Обветренное лицо Николь потемнело. Она поджала губы и посмотрела на Диринга:
— Ну, Герберт, не скромничай. Давай, расскажи все нашему гостю.
Диринг снова попытался сесть, но волна боли накрыла его, и он почти сполз на пол. Даже не сразу смог найти меня взглядом. В глазах было отчаяние.
— Скажи ему! — крикнула Николь так пронзительно, что стекла завибрировали.
— Она заставила меня, — прошептал Диринг еле слышно — словно листья прошуршали. — Холли заставила меня.
— И как она тебя заставила, Герберт? — Николь словно говорила с очень тупым, очень надоедливым ребенком.
Диринг закрыл глаза.
— Она записала видео. Сказала, что я должен уговорить Никки не продавать «Красного ястреба», а если не уговорю… если не смогу… она покажет запись. Покажет запись Никки.
— Скажи ему, что это было за видео, Герберт. — Николь снова прицелилась в мужа — вероятно, чтобы ободрить.
Диринг сполз еще ниже, голова свесилась набок.
— Это была запись со мной и Холли. Мы были… в постели.
Я медленно кивнул. Посмотрев запись вчера вечером, я понял, насколько, вероятно, Герберта Диринга доводила до грани безумия — а возможно, вытолкнула за грань — мысль, что жена может это увидеть. Я также понимал, почему он выразился так обтекаемо: «в постели».

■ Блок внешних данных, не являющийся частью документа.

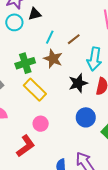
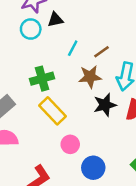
brown star: (53, 59) -> (90, 77), moved, turned -30
blue circle: (86, 117) -> (93, 168), moved
pink circle: (41, 124) -> (70, 144), moved

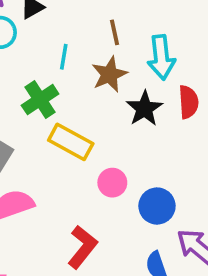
cyan line: (73, 48) -> (64, 57), moved
brown line: (101, 52) -> (114, 32), turned -49

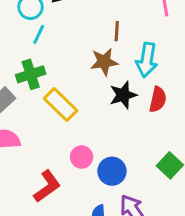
cyan line: (64, 57) -> (39, 34), moved
green cross: (40, 100) -> (31, 74), moved
pink circle: (112, 183) -> (82, 157), moved

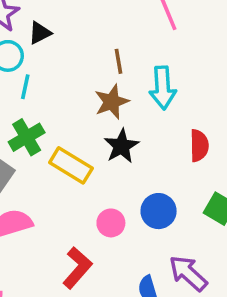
black star: (123, 95) -> (121, 146), moved
red semicircle: (158, 99) -> (199, 146), moved
blue circle: (112, 171) -> (159, 211), moved

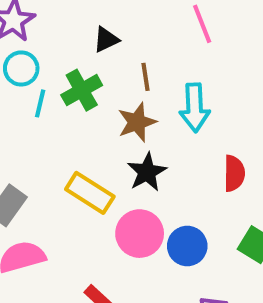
black triangle: (40, 33) -> (106, 39), moved
green cross: (27, 137) -> (82, 90), moved
pink circle: (111, 223) -> (140, 234), moved, size x1.5

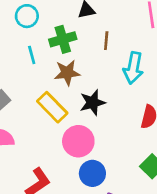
cyan line: (40, 103) -> (32, 55), moved, turned -42
brown star: (137, 122) -> (67, 73), moved
blue circle: (187, 246) -> (92, 173), moved

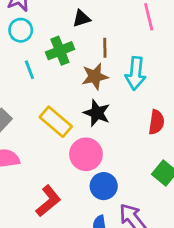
brown star: (67, 73) -> (95, 77), moved
black star: (92, 103) -> (97, 113), turned -30

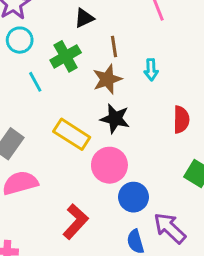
cyan arrow: (136, 73) -> (151, 70), size x0.6

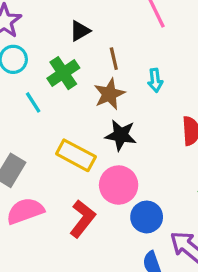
red L-shape: (75, 222) -> (82, 219), moved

Сначала я решил, что это пробная запись, потому что в ней было много основных элементов более поздних работ: откровенный секс на грани, темы доминирования и подчинения и выворачивающий, инквизиторский допрос в конце. Но были и различия. Относительно несерьезные с технической точки зрения: ярче свет, глуше звук, использование одной-единственной камеры. Важным отличием было отсутствие анонимности: ни лицо, ни голос Диринга не подверглись обработке, и они с Холли явно давно знали друг друга. И потому, кроме яркого изображения страсти Диринга к Холли, запись также зафиксировала его многочисленные признания в любви к ней, многословные рассуждения о недостатках Николь как любовницы — и прочих ее недостатках — и, ближе к концу, предложение жениться на свояченице.
Николь мрачно хмыкнула.
— Разумеется, Герберт не мог отказаться от глотка воды в пустыне, и вся его болтовня насчет «Красного ястреба»: «Давай подождем еще немного, в будущем году земля будет стоить еще дороже», — только сердила меня. Мне, наоборот, хотелось провернуть все побыстрее.
— Что было потом? — спросил я.
Николь посмотрела на Диринга:
— Продолжай, Герберт. Рассказывай.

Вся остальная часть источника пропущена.